AI produces confident-sounding output whether it's right or wrong. This is the most dangerous property of large language models for everyday users — not that they fail, but that they fail while seeming certain. The Critic drill builds the essential counterbalance: a habit of systematic verification that protects you from AI overconfidence. Every piece of AI output you act on should pass through a version of this check.

How to do it

  1. 1

    Choose a factual claim from any AI response you received in this module

    Pick a specific claim — not a general statement, but a concrete fact that could be checked. "Compound interest was invented in ancient Babylon" or "EU GDPR fines can reach 4% of global annual revenue."

  2. 2

    Run the claim through the Critic process: check, probe, and verify

    First check it yourself if you can. Then use the critic prompt below to ask the model to evaluate its own claim. Then verify with an external source.

  3. 3

    Document one hallucination, one confident-but-vague claim, and one accurate claim

    This forces you to look for all three categories — not just mistakes.

  4. 4

    Add the critic check as a step in your personal workflow

    For any AI output you will act on or share: ask "what claim in this output would cause the most damage if it were wrong?"

The prompt

PROMPT — The Critic Check (evaluate a specific claim)Model: Claude HaikuEst. cost: ~$0.01
I want you to evaluate a claim from your earlier response.

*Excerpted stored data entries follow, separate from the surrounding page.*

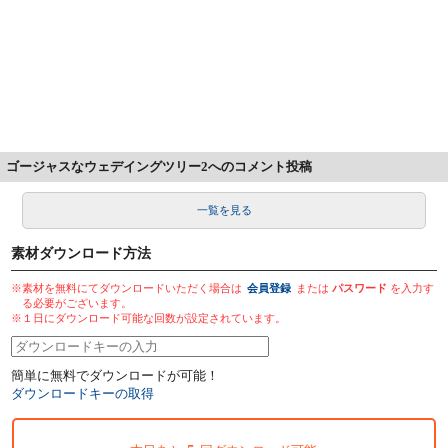
ゴージャスなウェデイングツリー2へのコメント投稿
一覧を見る
素材ダウンロード方法
※素材を無料にてダウンロードいただく場合は
会員登録
または
パスワード
を入力す
る必要がございます。
※１日にダウンロード可能な回数が設定されています。
簡単に無料でダウンロードが可能！
ダウンロードキーの取得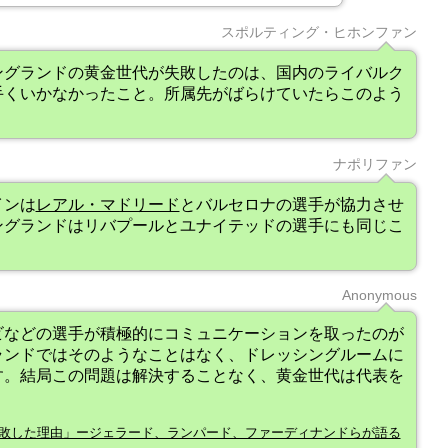
スポルティング・ヒホンファン
ングランドの黄金世代が失敗したのは、国内のライバルク
手くいかなかったこと。所属先がばらけていたらこのよう
ナポリファン
インは
レアル・マドリード
とバルセロナの選手が協力させ
ングランドはリバプールとユナイテッドの選手にも同じこ
。
Anonymous
ビなどの選手が積極的にコミュニケーションを取ったのが
ランドではそのようなことはなく、ドレッシングルームに
す。結局この問題は解決することなく、黄金世代は代表を
敗した理由」ージェラード、ランパード、ファーディナンドらが語る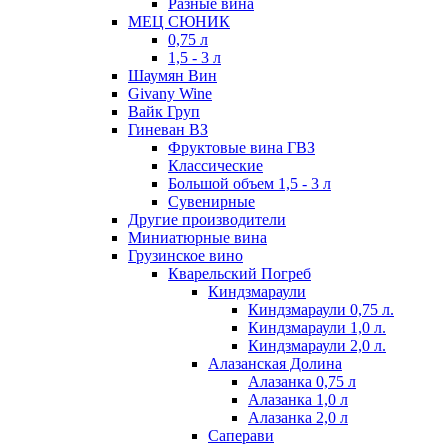
Разные вина
МЕЦ СЮНИК
0,75 л
1,5 - 3 л
Шаумян Вин
Givany Wine
Вайк Груп
Гиневан ВЗ
Фруктовые вина ГВЗ
Классические
Большой объем 1,5 - 3 л
Сувенирные
Другие производители
Миниатюрные вина
Грузинское вино
Кварельский Погреб
Киндзмараули
Киндзмараули 0,75 л.
Киндзмараули 1,0 л.
Киндзмараули 2,0 л.
Алазанская Долина
Алазанка 0,75 л
Алазанка 1,0 л
Алазанка 2,0 л
Саперави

The claim was: [PASTE THE SPECIFIC CLAIM]

Please:
1. Rate your confidence in this claim (high / medium / low)
2. Explain what you would need to be fully confident
3. Identify the most likely way this claim could be wrong or outdated
4. Suggest one external source I could check to verify it
PROMPT — Full Output Critic ReviewModel: Claude Pro
Review the following AI-generated text for potential issues:

[PASTE THE AI OUTPUT TO REVIEW]

Check for:
1. Factual claims that could be verified (list them as bullet points)
2. Claims that are stated with more confidence than is warranted
3. Anything that sounds plausible but is suspiciously convenient or too neat
4. Any outdated information that might have changed

Rate overall reliability as: High / Medium / Low, with one sentence explanation.

Success criteria

  • You ran one claim through the full critic process
  • You documented one hallucination, one vague claim, and one accurate claim
  • You have a one-sentence personal rule for when to apply the critic check
  • You understand the difference between "hallucination" and "confidently vague"

Common mistakes

Asking AI to fact-check itself as the only verification step

AI self-evaluation is helpful but not sufficient. External verification (a search, a primary source, your own knowledge) is the gold standard for high-stakes claims.

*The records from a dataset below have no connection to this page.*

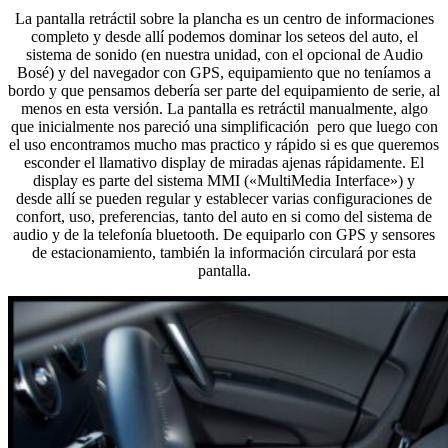
La pantalla retráctil sobre la plancha es un centro de informaciones
completo y desde allí podemos dominar los seteos del auto, el
sistema de sonido (en nuestra unidad, con el opcional de Audio
Bosé) y del navegador con GPS, equipamiento que no teníamos a
bordo y que pensamos debería ser parte del equipamiento de serie, al
menos en esta versión. La pantalla es retráctil manualmente, algo
que inicialmente nos pareció una simplificación pero que luego con
el uso encontramos mucho mas practico y rápido si es que queremos
esconder el llamativo display de miradas ajenas rápidamente. El
display es parte del sistema MMI («MultiMedia Interface») y
desde allí se pueden regular y establecer varias configuraciones de
confort, uso, preferencias, tanto del auto en si como del sistema de
audio y de la telefonía bluetooth. De equiparlo con GPS y sensores
de estacionamiento, también la información circulará por esta
pantalla.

Only looking for hallucinations (missing the other failure modes)

Confidently vague claims ("research shows that...") and outdated information are just as dangerous as outright hallucinations. Check for all three.

Applying the critic check to low-stakes output (it becomes paralyzing)

Save the critic check for output you will act on, share with others, or use as evidence. Not every brainstorm needs full verification.